DATASET ENTRIES:
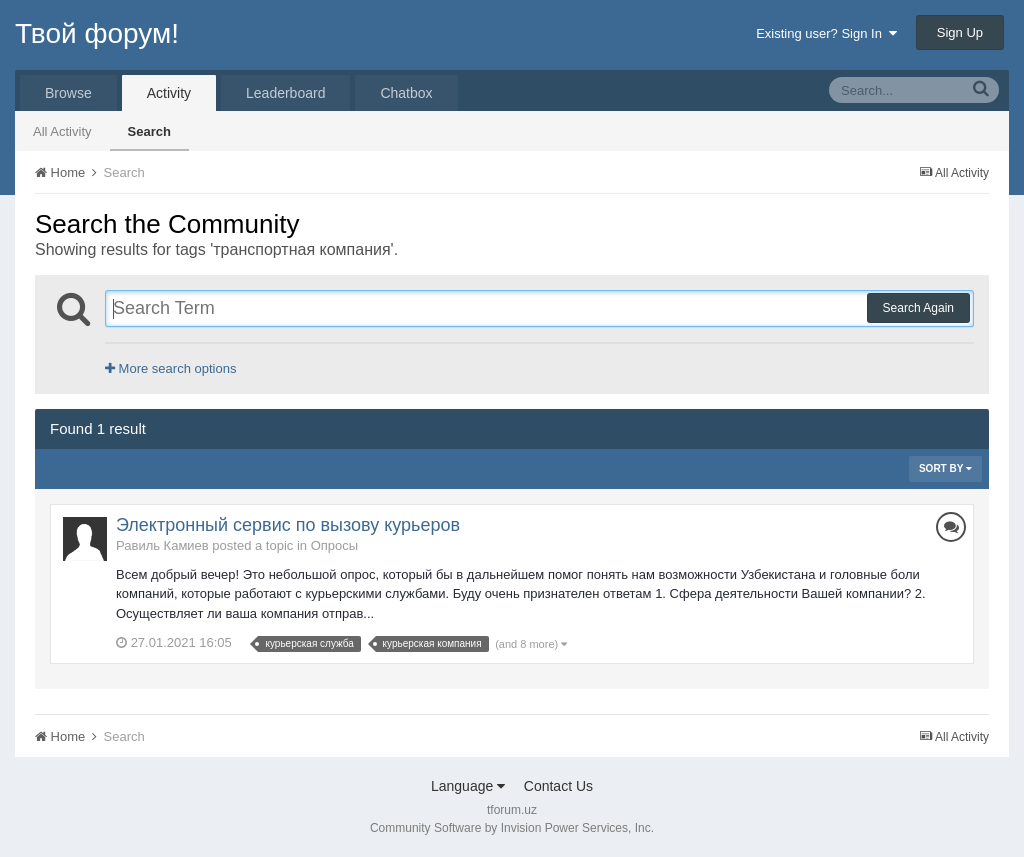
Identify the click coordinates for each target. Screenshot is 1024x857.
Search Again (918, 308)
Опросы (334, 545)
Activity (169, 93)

* * *

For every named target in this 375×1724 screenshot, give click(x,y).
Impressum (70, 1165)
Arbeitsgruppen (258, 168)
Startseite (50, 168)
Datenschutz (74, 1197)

TRY IT: Your task is to gather all lines from the entries above that hold the word "click".

TASK SOLUTION:
Identify the click coordinates for each target. Screenshot is 1024x857.
For every named target in this 375×1724 screenshot, give click(x,y).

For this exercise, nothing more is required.